La notizia viene anticipata da La Stampa, che ricorda come Paoli si fosse difeso con abilità, insistendo sin dal principio sul periodo incerto delle varie movimentazioni di denaro. Eppure, la svolta appena impressa dalla Procura non era scontata. Già, perché il cantante finì nella bufera all'inizio del 2014 per essersi rivolto a un commercialista genovese, Andrea Vallebuona, che era già indagato per altre faccende. Si rivolse a lui in una stanza piena zeppa di cimici: "Vorrei riportare in Italia dalla Svizzera due milioni, perlopiù ricevuti in nero alle feste dell'Unità". Paoli faceva genericamente riferimento "al 2008". La moglie, presente all'incontro, riferendosi alla documentazione che avevano portato al commercialista e relativa ai soldi in nero disse: "Queste carte le nascondiamo in un luogo sicuro".

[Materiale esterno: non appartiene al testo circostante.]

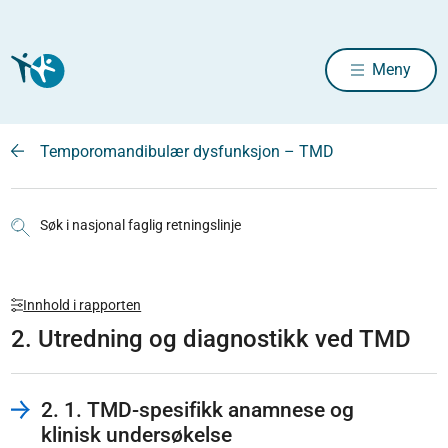
Meny
Temporomandibulær dysfunksjon – TMD
Søk i nasjonal faglig retningslinje
Innhold i rapporten
2. Utredning og diagnostikk ved TMD
2. 1. TMD-spesifikk anamnese og
klinisk undersøkelse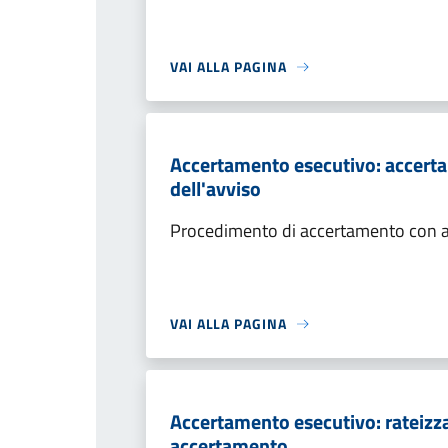
VAI ALLA PAGINA
Accertamento esecutivo: accerta
dell'avviso
Procedimento di accertamento con ade
VAI ALLA PAGINA
Accertamento esecutivo: rateizza
accertamento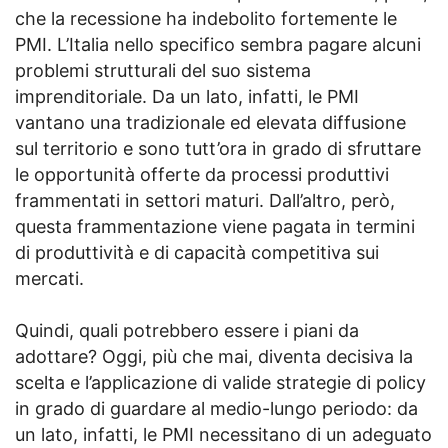
che la recessione ha indebolito fortemente le
PMI. L’Italia nello specifico sembra pagare alcuni
problemi strutturali del suo sistema
imprenditoriale. Da un lato, infatti, le PMI
vantano una tradizionale ed elevata diffusione
sul territorio e sono tutt’ora in grado di sfruttare
le opportunità offerte da processi produttivi
frammentati in settori maturi. Dall’altro, però,
questa frammentazione viene pagata in termini
di produttività e di capacità competitiva sui
mercati.
Quindi, quali potrebbero essere i piani da
adottare? Oggi, più che mai, diventa decisiva la
scelta e l’applicazione di valide strategie di policy
in grado di guardare al medio-lungo periodo: da
un lato, infatti, le PMI necessitano di un adeguato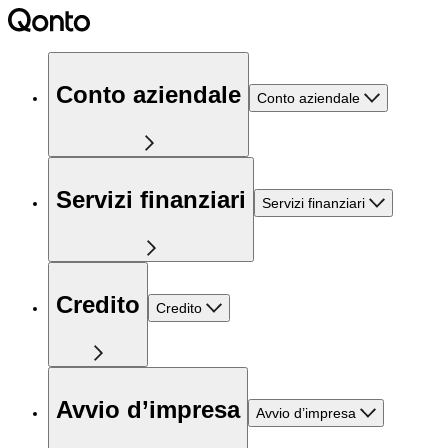
Conto aziendale
Conto aziendale
Servizi finanziari
Servizi finanziari
Credito
Credito
Avvio d’impresa
Avvio d’impresa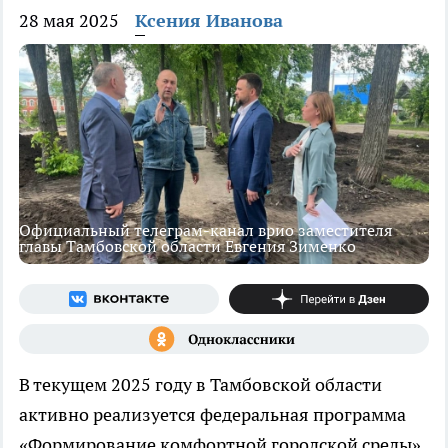
28 мая 2025
Ксения Иванова
Официальный телеграм-канал врио заместителя
главы Тамбовской области Евгения Зименко
В текущем 2025 году в Тамбовской области
активно реализуется федеральная программа
«Формирование комфортной городской среды»,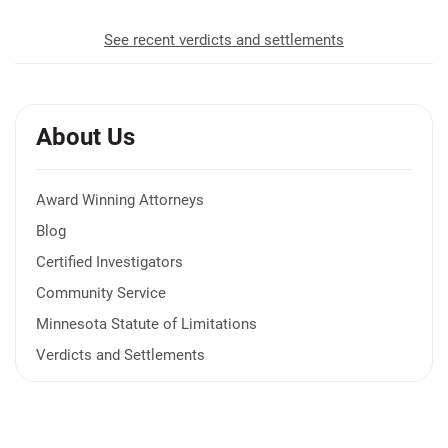
See recent verdicts and settlements
About Us
Award Winning Attorneys
Blog
Certified Investigators
Community Service
Minnesota Statute of Limitations
Verdicts and Settlements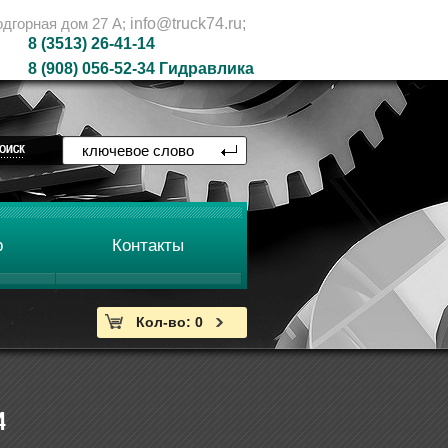
одгорная дом 27 А;
info@truck74.ru;
) 26-41-14
 (908)
056-52-34 Гидравлика
р
Контакты
Кол-во: 0
4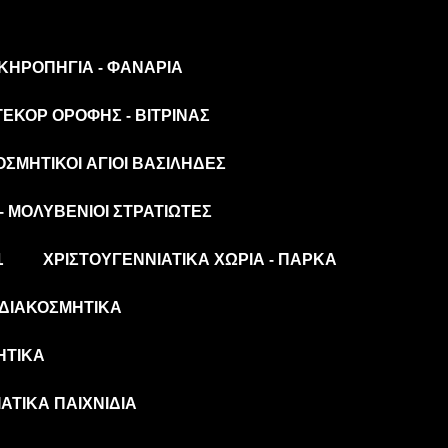
 ΚΗΡΟΠΉΓΙΑ - ΦΑΝΆΡΙΑ
ΤΕΚΌΡ ΟΡΟΦΉΣ - ΒΙΤΡΊΝΑΣ
ΟΣΜΗΤΙΚΟΊ ΆΓΙΟΙ ΒΑΣΊΛΗΔΕΣ
- ΜΟΛΥΒΈΝΙΟΙ ΣΤΡΑΤΙΏΤΕΣ
L
ΧΡΙΣΤΟΥΓΕΝΝΙΆΤΙΚΑ ΧΩΡΙΆ - ΠΆΡΚΑ
ΔΙΑΚΟΣΜΗΤΙΚΆ
ΗΤΙΚΆ
ΆΤΙΚΑ ΠΑΙΧΝΊΔΙΑ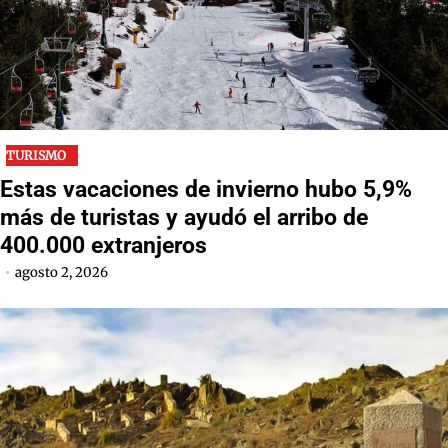
TURISMO
Estas vacaciones de invierno hubo 5,9%
más de turistas y ayudó el arribo de
400.000 extranjeros
agosto 2, 2026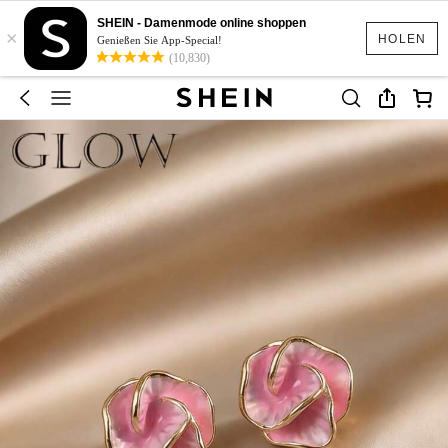
SHEIN - Damenmode online shoppen
×
HOLEN
Genießen Sie App-Special!
(10,830)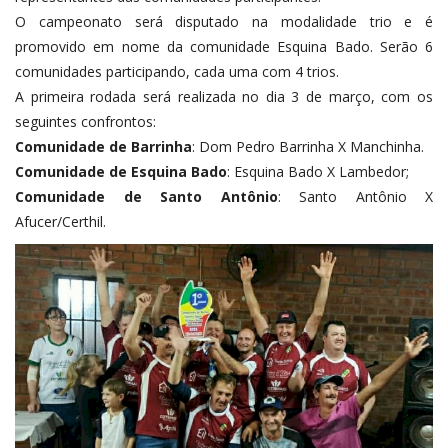
O campeonato será disputado na modalidade trio e é
promovido em nome da comunidade Esquina Bado. Serão 6
comunidades participando, cada uma com 4 trios.
A primeira rodada será realizada no dia 3 de março, com os
seguintes confrontos:
Comunidade de Barrinha
: Dom Pedro Barrinha X Manchinha.
Comunidade de Esquina Bado
: Esquina Bado X Lambedor;
Comunidade de Santo Antônio
: Santo Antônio X
Afucer/Certhil.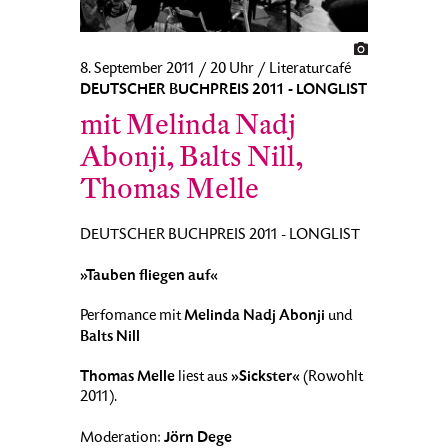
8. September 2011 / 20 Uhr / Literaturcafé
DEUTSCHER BUCHPREIS 2011 - LONGLIST
mit Melinda Nadj
Abonji, Balts Nill,
Thomas Melle
DEUTSCHER BUCHPREIS 2011 - LONGLIST
»Tauben fliegen auf«
Melinda Nadj Abonji
Perfomance mit
und
Balts Nill
Thomas Melle
»Sickster«
liest aus
(Rowohlt
2011).
Jörn Dege
Moderation: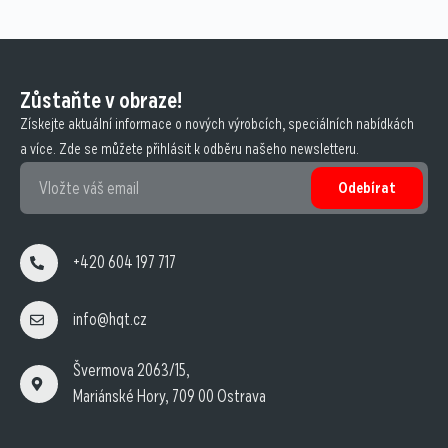
Zůstaňte v obraze!
Získejte aktuální informace o nových výrobcích, speciálních nabídkách
a více. Zde se můžete přihlásit k odběru našeho newsletteru.
Odebírat
+420 604 197 717
info@hqt.cz
Švermova 2063/15,
Mariánské Hory, 709 00 Ostrava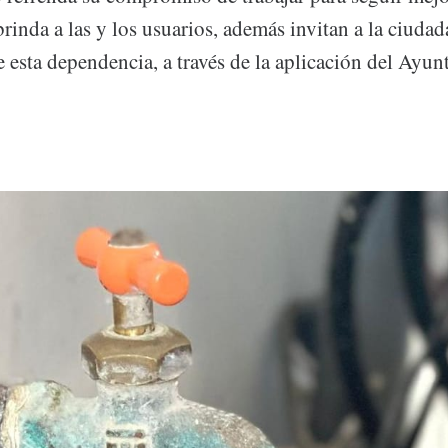
brinda a las y los usuarios, además invitan a la ciudada
e esta dependencia, a través de la aplicación del Ayu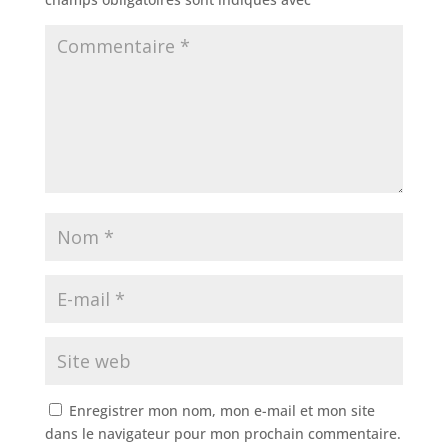
Enregistrer mon nom, mon e-mail et mon site
dans le navigateur pour mon prochain commentaire.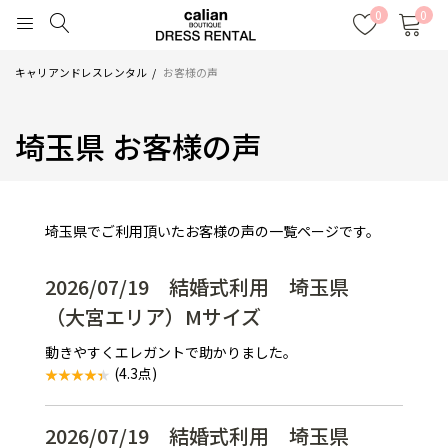
0
0
キャリアンドレスレンタル
お客様の声
埼玉県 お客様の声
埼玉県でご利用頂いたお客様の声の一覧ページです。
2026/07/19 結婚式利用 埼玉県
（大宮エリア）Mサイズ
動きやすくエレガントで助かりました。
(4.3点)
2026/07/19 結婚式利用 埼玉県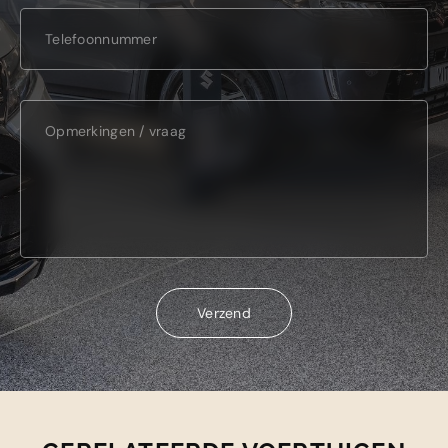
Verzend
Verzend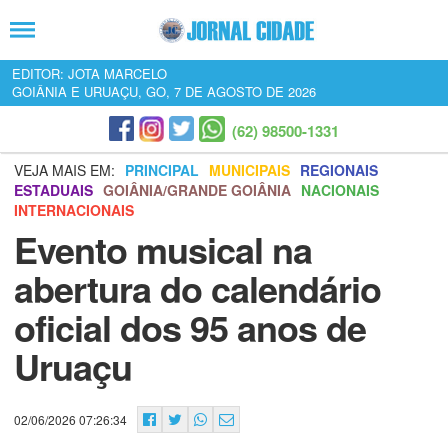
EDITOR: JOTA MARCELO
GOIÂNIA E URUAÇU, GO, 7 DE AGOSTO DE 2026
(62) 98500-1331
VEJA MAIS EM:
PRINCIPAL
MUNICIPAIS
REGIONAIS
ESTADUAIS
GOIÂNIA/GRANDE GOIÂNIA
NACIONAIS
INTERNACIONAIS
Evento musical na
abertura do calendário
oficial dos 95 anos de
Uruaçu
02/06/2026 07:26:34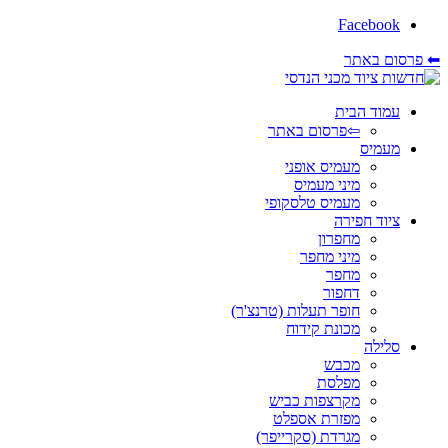
Facebook
סום באתר
עמוד הבית
⇦פרסום באתר
מעמיס
מעמיס אופני
מיני מעמיס
מעמיס טלסקופי
ציוד חפירה
מחפרון
מיני מחפר
מחפר
דחפור
חופר תעלות (טרנצ'ר)
מכונת קידוח
סלילה
מכבש
מפלסת
מקרצפות כביש
מפזרת אספלט
מגרדת (סקרייפר)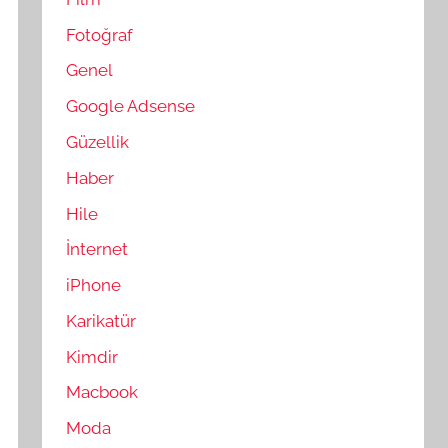
Fotoğraf
Genel
Google Adsense
Güzellik
Haber
Hile
İnternet
iPhone
Karikatür
Kimdir
Macbook
Moda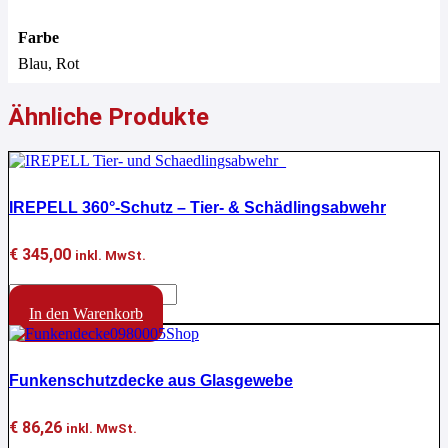
Farbe
Blau, Rot
Ähnliche Produkte
IREPELL 360°-Schutz – Tier- & Schädlingsabwehr
€
345,00
inkl. MwSt.
IREPELL
360°-
In den Warenkorb
Schutz
-
Tier-
Funkenschutzdecke aus Glasgewebe
&
Schädlingsabwehr
Menge
€
86,26
inkl. MwSt.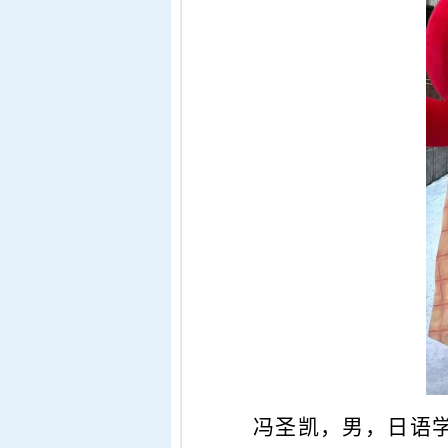
冯圣凯，男，日语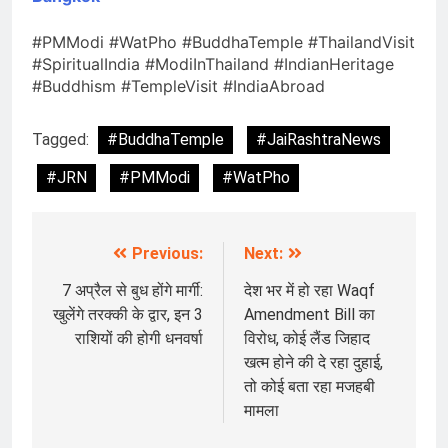
#PMModi #WatPho #BuddhaTemple #ThailandVisit
#SpiritualIndia #ModiInThailand #IndianHeritage
#Buddhism #TempleVisit #IndiaAbroad
Tagged:
#BuddhaTemple
#JaiRashtraNews
#JRN
#PMModi
#WatPho
Previous:
Next:
Post
navigation
7 अप्रैल से बुध होंगे मार्गी:
देश भर में हो रहा Waqf
खुलेंगे तरक्की के द्वार, इन 3
Amendment Bill का
राशियों की होगी धनवर्षा
विरोध, कोई लैंड जिहाद
खत्म होने की दे रहा दुहाई,
तो कोई बता रहा मजहबी
मामला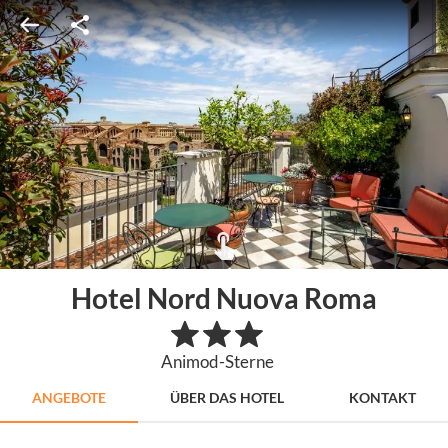
Hotel Nord Nuova Roma
Animod-Sterne
ANGEBOTE
ÜBER DAS HOTEL
KONTAKT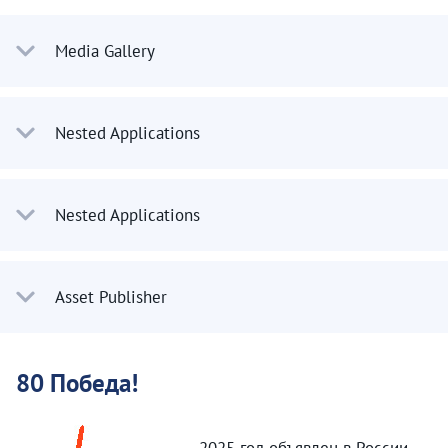
Media Gallery
Nested Applications
Nested Applications
Asset Publisher
80 Победа!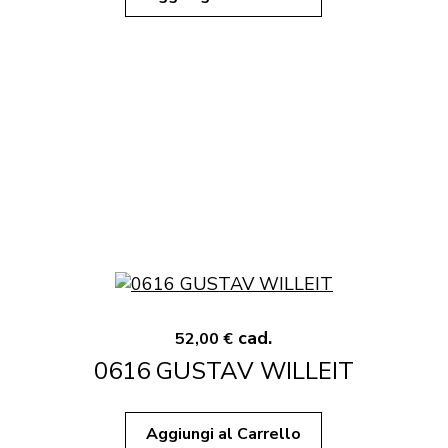
cad.
52,00 €
0616 GUSTAV WILLEIT
Aggiungi al Carrello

Insomma, c'erano parecchi elementi in base ai quali ci si poteva attendere un comportamento almeno un poco più severo nei confronti di Paoli, che fino a quel giorno era noto come personaggio integerrimo, in passato eletto come parlamentare indipendente nelle liste del Partito comunista. Nel corso dell'indagine, però, il cantautore si è giocato un paio di carte che, con discreta evidenza, si sono rivelate decisive. Disse che il sistema "esentasse" alle feste dell'Unità era diffuso, e affermò che non gestiva "in prima persona" la parte finanziaria. Inoltre dimostrò che alcune operazioni sul conto svizzero erano avvenute ben prima del 2008. È in base a questi elementi che sostenne che fosse impossibile fissare per il 2008 la "dichiarazione infedele". Una tesi che è stata accolta dal sostituto procuratore e che probabilmente verrà definitivamente accolta nei prossimi giorni. L'incertezza sulle tempistiche innesca la prescrizione, il pm archivia tutto, addio processo e Gino Paolo si salva così. Senza macchia.